YOUR OBJECTIVE: Leaving every picture out, repeat all of the entries below exactly.

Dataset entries
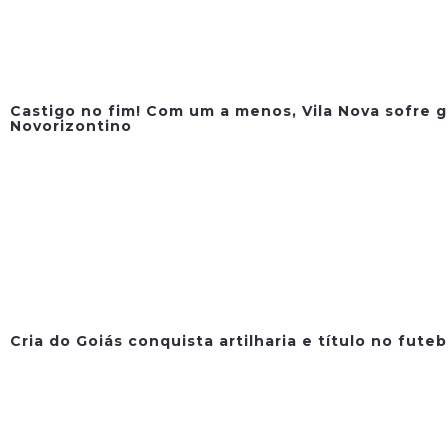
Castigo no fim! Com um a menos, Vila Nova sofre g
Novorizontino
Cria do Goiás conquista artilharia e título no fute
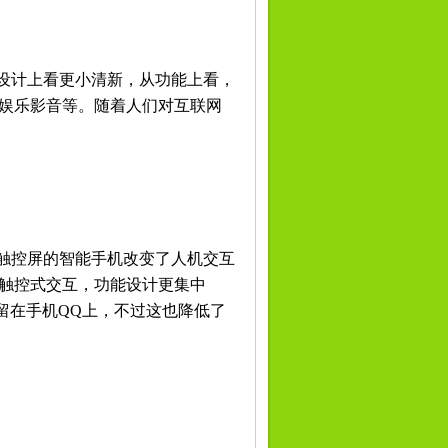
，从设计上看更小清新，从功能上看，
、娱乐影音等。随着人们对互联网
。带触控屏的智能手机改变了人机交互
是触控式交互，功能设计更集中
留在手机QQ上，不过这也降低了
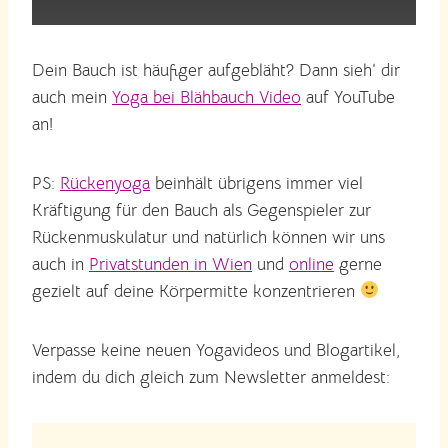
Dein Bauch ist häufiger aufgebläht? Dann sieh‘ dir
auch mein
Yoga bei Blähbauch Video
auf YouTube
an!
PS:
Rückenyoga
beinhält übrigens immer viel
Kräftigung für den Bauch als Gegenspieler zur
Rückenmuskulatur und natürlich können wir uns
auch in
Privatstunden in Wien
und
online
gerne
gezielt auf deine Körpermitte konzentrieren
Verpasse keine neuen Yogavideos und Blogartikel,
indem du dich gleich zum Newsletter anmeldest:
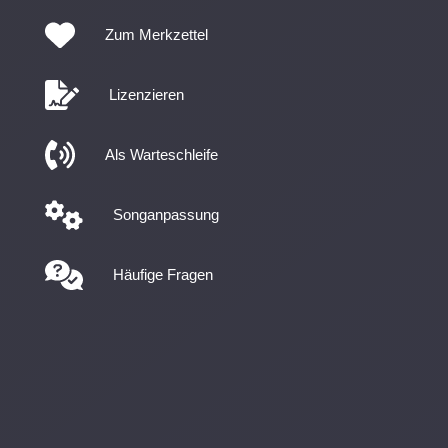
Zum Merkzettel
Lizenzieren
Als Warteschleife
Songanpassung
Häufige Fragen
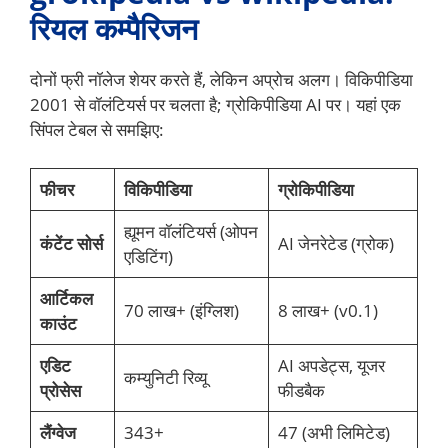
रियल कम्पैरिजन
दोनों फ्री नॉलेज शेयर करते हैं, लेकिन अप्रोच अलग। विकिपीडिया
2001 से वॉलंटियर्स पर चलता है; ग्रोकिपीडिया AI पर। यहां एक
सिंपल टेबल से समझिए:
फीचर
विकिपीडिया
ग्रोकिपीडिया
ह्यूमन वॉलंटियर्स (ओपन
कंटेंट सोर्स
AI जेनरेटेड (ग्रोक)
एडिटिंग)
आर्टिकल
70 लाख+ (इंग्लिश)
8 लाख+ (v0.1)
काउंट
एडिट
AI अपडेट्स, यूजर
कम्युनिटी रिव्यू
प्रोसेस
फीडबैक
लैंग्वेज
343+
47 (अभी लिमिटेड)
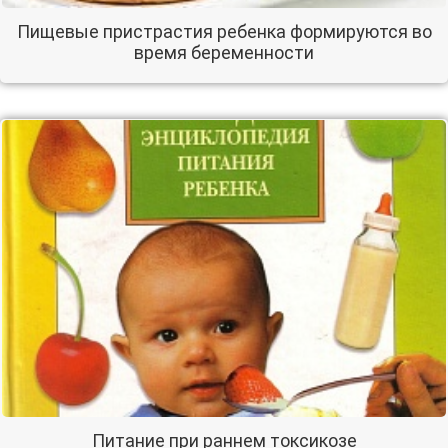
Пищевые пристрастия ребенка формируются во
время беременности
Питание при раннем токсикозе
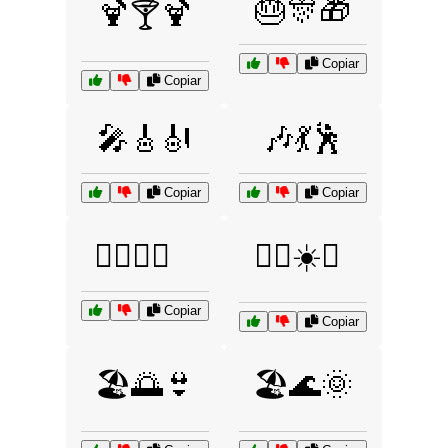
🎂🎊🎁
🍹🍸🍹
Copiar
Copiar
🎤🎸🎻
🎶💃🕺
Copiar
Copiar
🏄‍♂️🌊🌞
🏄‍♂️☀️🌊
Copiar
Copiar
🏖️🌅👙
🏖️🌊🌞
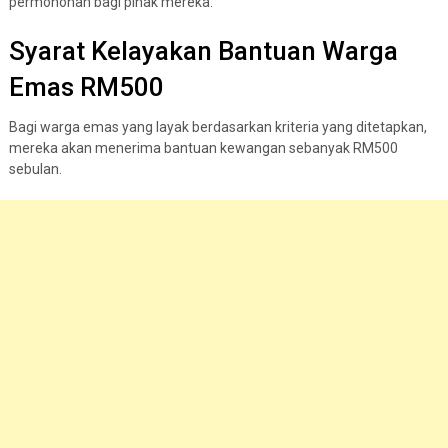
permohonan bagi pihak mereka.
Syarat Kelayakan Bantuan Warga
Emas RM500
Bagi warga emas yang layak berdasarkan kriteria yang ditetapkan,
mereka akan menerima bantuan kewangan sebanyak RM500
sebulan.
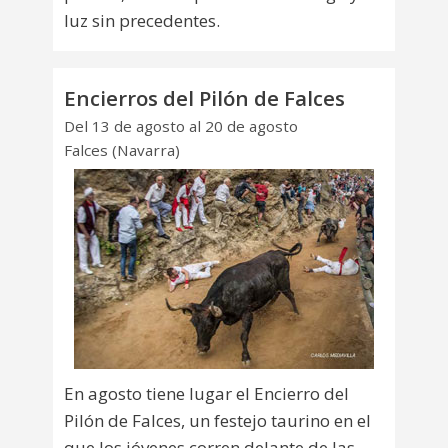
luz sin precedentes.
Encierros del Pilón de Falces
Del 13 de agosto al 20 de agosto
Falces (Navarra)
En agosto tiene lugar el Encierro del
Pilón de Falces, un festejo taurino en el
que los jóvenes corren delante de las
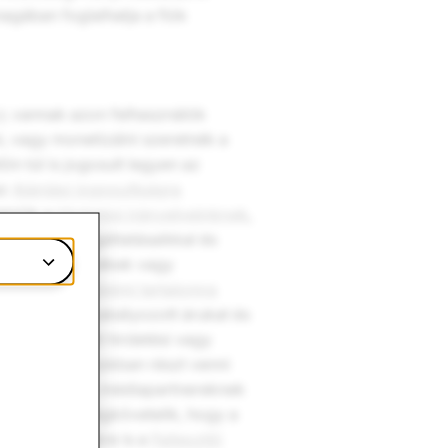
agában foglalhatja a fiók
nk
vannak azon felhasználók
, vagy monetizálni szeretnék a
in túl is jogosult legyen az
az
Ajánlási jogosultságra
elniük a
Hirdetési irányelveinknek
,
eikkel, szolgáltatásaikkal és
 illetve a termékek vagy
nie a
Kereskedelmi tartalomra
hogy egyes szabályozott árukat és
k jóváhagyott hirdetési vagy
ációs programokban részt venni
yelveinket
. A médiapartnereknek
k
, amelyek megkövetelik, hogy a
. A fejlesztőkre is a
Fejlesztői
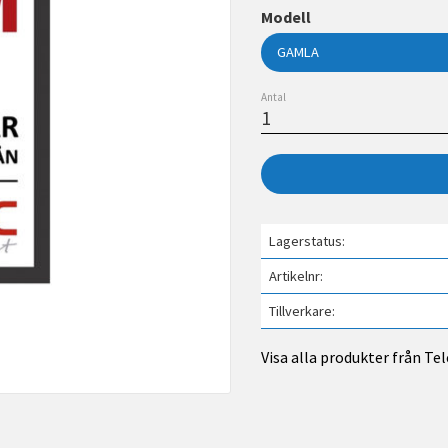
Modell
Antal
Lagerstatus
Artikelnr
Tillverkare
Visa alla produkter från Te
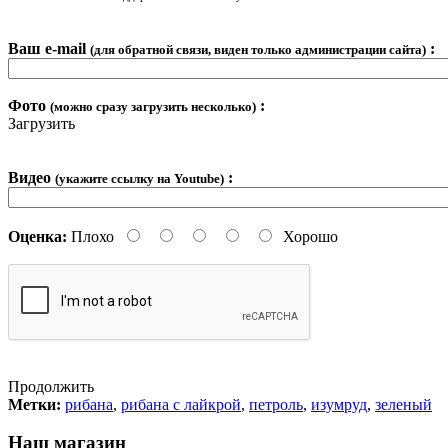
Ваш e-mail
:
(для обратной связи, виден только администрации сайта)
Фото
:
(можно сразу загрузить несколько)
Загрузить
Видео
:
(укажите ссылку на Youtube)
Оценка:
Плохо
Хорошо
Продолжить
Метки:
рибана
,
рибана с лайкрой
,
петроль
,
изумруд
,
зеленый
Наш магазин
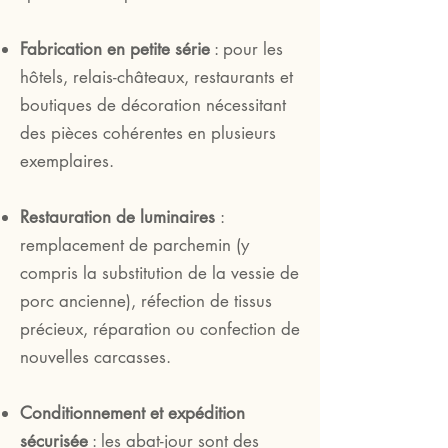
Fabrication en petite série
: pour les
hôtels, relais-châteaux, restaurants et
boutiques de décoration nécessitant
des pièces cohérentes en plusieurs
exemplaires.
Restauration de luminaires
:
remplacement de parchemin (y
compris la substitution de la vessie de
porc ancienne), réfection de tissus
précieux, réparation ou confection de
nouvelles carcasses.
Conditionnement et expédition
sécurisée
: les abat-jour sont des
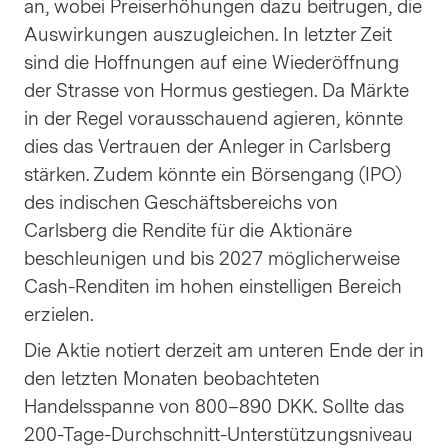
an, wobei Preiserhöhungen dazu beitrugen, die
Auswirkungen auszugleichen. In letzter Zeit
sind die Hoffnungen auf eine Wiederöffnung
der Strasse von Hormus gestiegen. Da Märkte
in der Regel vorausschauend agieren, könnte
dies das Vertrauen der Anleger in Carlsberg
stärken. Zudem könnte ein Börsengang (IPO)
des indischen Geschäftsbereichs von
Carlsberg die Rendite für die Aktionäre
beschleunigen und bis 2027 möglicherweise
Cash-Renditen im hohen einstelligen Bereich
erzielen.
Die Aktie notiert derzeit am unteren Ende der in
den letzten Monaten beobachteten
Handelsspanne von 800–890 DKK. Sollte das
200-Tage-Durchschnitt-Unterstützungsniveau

EXERCISE RESPONSE:
Castigo no fim! Com um a menos, Vila Nova sofre g
Novorizontino
Cria do Goiás conquista artilharia e título no fute
，从设计上看更小清新，从功能上看，
、娱乐影音等。随着人们对互联网
。带触控屏的智能手机改变了人机交互
是触控式交互，功能设计更集中
留在手机QQ上，不过这也降低了
Dein Bauch ist häufiger aufgebläht? Dann sieh‘ dir
auch mein
Yoga bei Blähbauch Video
auf YouTube
an!
PS:
Rückenyoga
beinhält übrigens immer viel
Kräftigung für den Bauch als Gegenspieler zur
Rückenmuskulatur und natürlich können wir uns
auch in
Privatstunden in Wien
und
online
gerne
gezielt auf deine Körpermitte konzentrieren
Verpasse keine neuen Yogavideos und Blogartikel,
indem du dich gleich zum Newsletter anmeldest:
Zum Merkzettel
Lizenzieren
Als Warteschleife
Songanpassung
Häufige Fragen
रियल कम्पैरिजन
दोनों फ्री नॉलेज शेयर करते हैं, लेकिन अप्रोच अलग। विकिपीडिया
2001 से वॉलंटियर्स पर चलता है; ग्रोकिपीडिया AI पर। यहां एक
सिंपल टेबल से समझिए:
फीचर
विकिपीडिया
ग्रोकिपीडिया
ह्यूमन वॉलंटियर्स (ओपन
कंटेंट सोर्स
AI जेनरेटेड (ग्रोक)
एडिटिंग)
आर्टिकल
70 लाख+ (इंग्लिश)
8 लाख+ (v0.1)
काउंट
एडिट
AI अपडेट्स, यूजर
कम्युनिटी रिव्यू
प्रोसेस
फीडबैक
लैंग्वेज
343+
47 (अभी लिमिटेड)
Пищевые пристрастия ребенка формируются во
время беременности
Питание при раннем токсикозе
🎂🎊🎁
🍹🍸🍹
Copiar
Copiar
🎤🎸🎻
🎶💃🕺
Copiar
Copiar
🏄‍♂️🌊🌞
🏄‍♂️☀️🌊
Copiar
Copiar
🏖️🌅👙
🏖️🌊🌞
permohonan bagi pihak mereka.
Syarat Kelayakan Bantuan Warga
Emas RM500
Bagi warga emas yang layak berdasarkan kriteria yang ditetapkan,
mereka akan menerima bantuan kewangan sebanyak RM500
sebulan.
luz sin precedentes.
Encierros del Pilón de Falces
Del 13 de agosto al 20 de agosto
Falces (Navarra)
En agosto tiene lugar el Encierro del
Pilón de Falces, un festejo taurino en el
que los jóvenes corren delante de las
agában foglalhatja a fiók
nk
vannak azon felhasználók
, vagy monetizálni szeretnék a
in túl is jogosult legyen az
az
Ajánlási jogosultságra
elniük a
Hirdetési irányelveinknek
,
eikkel, szolgáltatásaikkal és
 illetve a termékek vagy
nie a
Kereskedelmi tartalomra
hogy egyes szabályozott árukat és
k jóváhagyott hirdetési vagy
ációs programokban részt venni
yelveinket
. A médiapartnereknek
k
, amelyek megkövetelik, hogy a
. A fejlesztőkre is a
Fejlesztői
Modell
Antal
Lagerstatus
Artikelnr
Tillverkare
Visa alla produkter från Te
Ваш e-mail
:
(для обратной связи, виден только администрации сайта)
Фото
:
(можно сразу загрузить несколько)
Загрузить
Видео
:
(укажите ссылку на Youtube)
Оценка:
Плохо
Хорошо
Продолжить
Метки:
рибана
,
рибана с лайкрой
,
петроль
,
изумруд
,
зеленый
Наш магазин
Fabrication en petite série
: pour les
hôtels, relais-châteaux, restaurants et
boutiques de décoration nécessitant
des pièces cohérentes en plusieurs
exemplaires.
Restauration de luminaires
:
remplacement de parchemin (y
compris la substitution de la vessie de
porc ancienne), réfection de tissus
précieux, réparation ou confection de
nouvelles carcasses.
Conditionnement et expédition
sécurisée
: les abat-jour sont des
an, wobei Preiserhöhungen dazu beitrugen, die
Auswirkungen auszugleichen. In letzter Zeit
sind die Hoffnungen auf eine Wiederöffnung
der Strasse von Hormus gestiegen. Da Märkte
in der Regel vorausschauend agieren, könnte
dies das Vertrauen der Anleger in Carlsberg
stärken. Zudem könnte ein Börsengang (IPO)
des indischen Geschäftsbereichs von
Carlsberg die Rendite für die Aktionäre
beschleunigen und bis 2027 möglicherweise
Cash-Renditen im hohen einstelligen Bereich
erzielen.
Die Aktie notiert derzeit am unteren Ende der in
den letzten Monaten beobachteten
Handelsspanne von 800–890 DKK. Sollte das
200-Tage-Durchschnitt-Unterstützungsniveau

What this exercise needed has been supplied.